Extracted data:
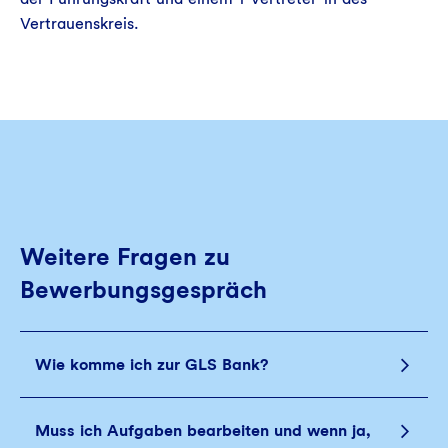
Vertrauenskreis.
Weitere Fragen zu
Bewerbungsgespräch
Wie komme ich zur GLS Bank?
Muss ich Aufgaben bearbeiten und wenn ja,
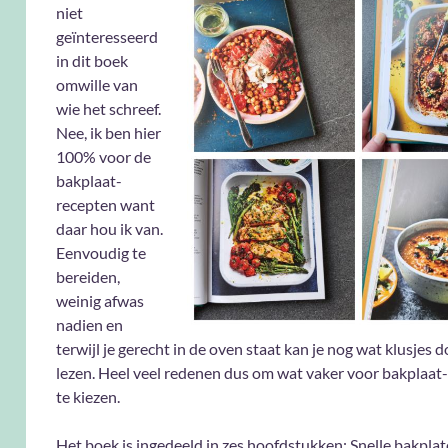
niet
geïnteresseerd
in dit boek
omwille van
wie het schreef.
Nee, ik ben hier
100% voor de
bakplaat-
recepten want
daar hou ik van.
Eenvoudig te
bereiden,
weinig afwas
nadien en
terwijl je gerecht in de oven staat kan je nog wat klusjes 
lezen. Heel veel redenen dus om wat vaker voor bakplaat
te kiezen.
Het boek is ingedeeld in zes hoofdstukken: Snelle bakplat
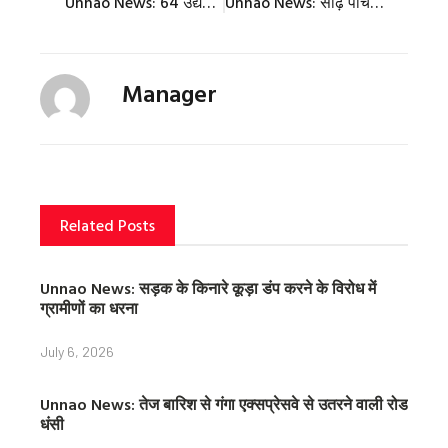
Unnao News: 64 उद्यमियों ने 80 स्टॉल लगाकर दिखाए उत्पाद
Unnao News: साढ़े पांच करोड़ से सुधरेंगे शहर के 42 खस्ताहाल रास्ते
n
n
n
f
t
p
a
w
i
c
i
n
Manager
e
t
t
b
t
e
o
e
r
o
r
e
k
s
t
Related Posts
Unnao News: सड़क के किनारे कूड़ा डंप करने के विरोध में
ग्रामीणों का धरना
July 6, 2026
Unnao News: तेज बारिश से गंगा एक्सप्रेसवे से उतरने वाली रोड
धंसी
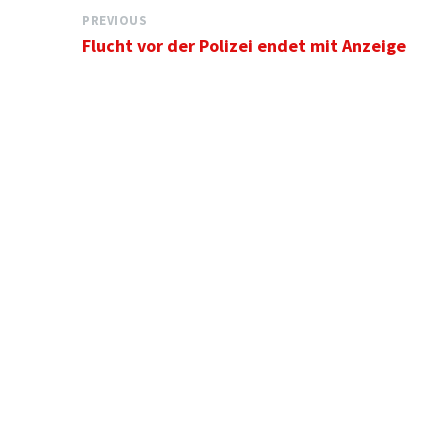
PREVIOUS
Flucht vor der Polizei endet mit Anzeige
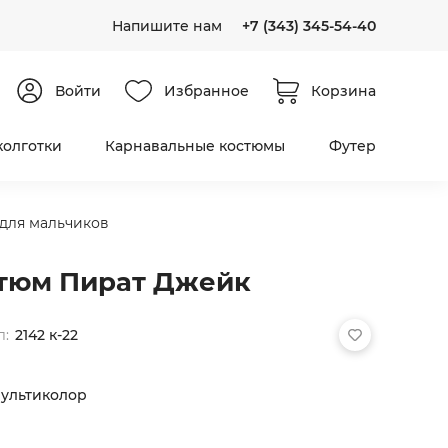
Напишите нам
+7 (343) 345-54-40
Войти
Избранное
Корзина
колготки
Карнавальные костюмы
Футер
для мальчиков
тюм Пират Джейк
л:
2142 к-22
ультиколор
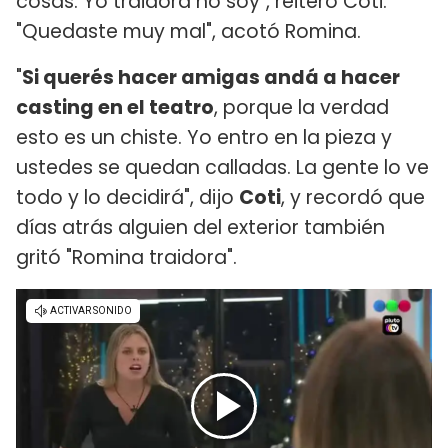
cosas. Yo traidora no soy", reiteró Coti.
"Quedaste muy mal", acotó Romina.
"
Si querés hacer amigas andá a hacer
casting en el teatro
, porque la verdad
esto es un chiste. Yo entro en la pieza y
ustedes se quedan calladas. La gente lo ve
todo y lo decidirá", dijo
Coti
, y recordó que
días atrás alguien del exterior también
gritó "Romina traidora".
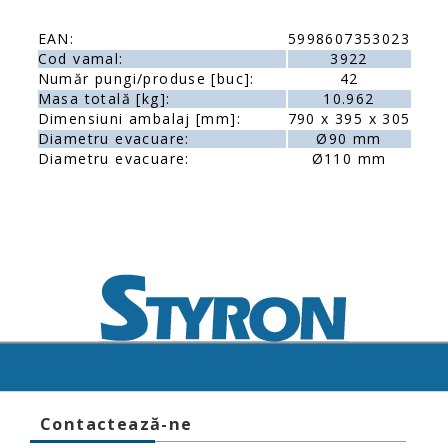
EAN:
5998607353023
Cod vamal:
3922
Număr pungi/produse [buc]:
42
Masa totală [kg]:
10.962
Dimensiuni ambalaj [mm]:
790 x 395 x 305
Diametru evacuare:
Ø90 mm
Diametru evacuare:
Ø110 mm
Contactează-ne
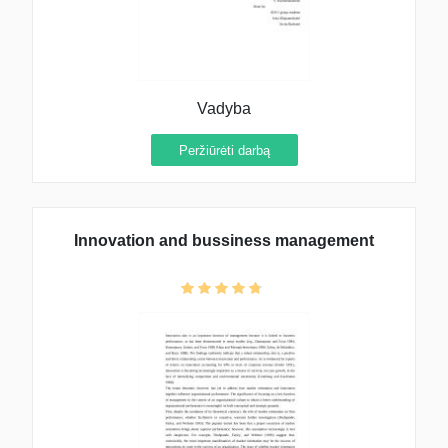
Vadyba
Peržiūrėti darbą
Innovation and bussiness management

Aim of the exercise: A bare number is the whole answer: state how many lines in the data above contain "traidora".

Your response: 2